Treatment with NUs for 72 h resulted in a significant reduction in A549 cell viability, with effects observed at low concentrations (3 μg/mL) and becoming more pronounced at 24 μg/mL, where cell viability dropped to approximately 15% (Figure 2). Additionally, NUs-treated cells displayed the formation of cytoplasmic vacuoles resembling lipid droplets. Given the findings of Kim et al. [27], which suggested that A549 cells could differentiate into adipocytes, forming adiposome-like vesicles positive for Oil Red O staining, we evaluated whether NUs treatment induced a similar adipocytic differentiation. However, Oil Red O staining yielded negative results, ruling out the lipidic nature of the observed vacuoles (Figure 2).

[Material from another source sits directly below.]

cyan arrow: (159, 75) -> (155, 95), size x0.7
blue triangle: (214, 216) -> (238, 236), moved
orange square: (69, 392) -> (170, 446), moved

3.2. Pro-Oxidant Activity of NUs on A549 Cells
To deepen the mechanism by which NUs induced cell stress and, ultimately, cell death in A549 cells, we investigated its pro-oxidant effects, given that AuNPs are known to act as oxidative agents, promoting lipid peroxidation, increasing ROS levels, and causing DNA damage and cell death [28]. Using higher concentrations of NUs, up to 24 μg/mL, which induced cell death within 72 h, we measured cellular oxidative stress using the CellROX reagent. A significant increase in ROS levels was observed following administration of 12 μg/mL NUs for 24 h, with ROS levels rising dramatically at 24 μg/mL (Figure 3a). To further confirm NUs-induced ROS enhancement, we assessed the oxidative degradation of cellular lipids using the BODIPY fluorescent probe. The results demonstrated pronounced pro-oxidant activity at 12 and 24 μg/mL after 24 h of treatment (Figure 3b).

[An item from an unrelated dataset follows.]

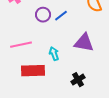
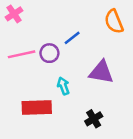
purple circle: (43, 15) -> (49, 53), moved
pink line: (21, 45) -> (22, 54), moved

Since mitochondria are central to ROS production [29], we investigated mitochondrial dysfunction using the JC-1 assay, an indicator of mitochondrial membrane potential (MMP). As shown in Figure 3c, after a brief exposure (3 h) to 24 μg/mL NUs, cells exhibited a marked shift in emission from red to green, reflecting MMP depolarization and decreased mitochondrial activity and integrity. Furthermore, considering the strong link between mitochondrial functionality and ATP production [30], we evaluated whether the early decrease in MMP observed after 3 h of NUs treatment could result in sustained mitochondrial dysfunction over longer exposure times. Using the Seahorse XF Mito Stress Test Kit, we found significant reductions in both basal respiration and ATP production after 72 h of treatment with 3 and 6 μg/mL NUs (Figure 3d). These findings suggest that NUs disrupt mitochondrial function, contributing to impaired energy metabolism and cell death.
3.3. Autophagy-Related Cell Death Induced by Nus in a459 Cells
The extensive cytoplasmic vacuolation observed in A549 cells following NUs treatment prompted an investigation into the mechanisms of NUs-induced cell death. Cytoplasmic vacuolation is a hallmark of paraptosis, a caspase-independent form of programmed cell death [31]. To determine whether paraptosis was involved, we examined the expression of Alix, a known negative regulator of paraptosis. Western blot analysis revealed a significant downregulation of Alix expression after 3 h of NUs treatment, strongly suggesting that NUs induce paraptosis in A549 cells. Given the evidence in the literature linking paraptosis to autophagy in A549 cells [32], we further explored the potential involvement of autophagy in NUs-induced cell death. Western blot analysis of the autophagy markers p62 and LC3a/b demonstrated significant modulation of their levels after 3 h of NUs treatment, indicating the activation of autophagic processes alongside cell death (Figure 4a).
To confirm autophagic involvement, we used the Enzo CYTO-ID autophagy detection kit to visualize autophagic vacuoles. Following 24 h of treatment with increasing concentrations of NUs, we observed a dose-dependent enhancement of green fluorescence, consistent with autophagic induction (Figure 4b). These findings suggest a mechanistic link between NUs-induced cytoplasmic vacuolation, paraptosis, and autophagy, with vacuole formation serving as a shared feature that bridges these processes. NUs appear to induce a unique form of cell death in A549 cells, characterized by the interplay of paraptosis and autophagy.
3.4. NUs Biological Effects on A549 Cells
With the perspective of the potential clinical application of NUs, we first evaluated their biological effects on normal NHDF cells up to a concentration of 6 μg/mL, which was found to be non-toxic (Figure 5a). Given the safety profile of NUs for normal cells, we next focused on assessing the cellular damage in A549 cells.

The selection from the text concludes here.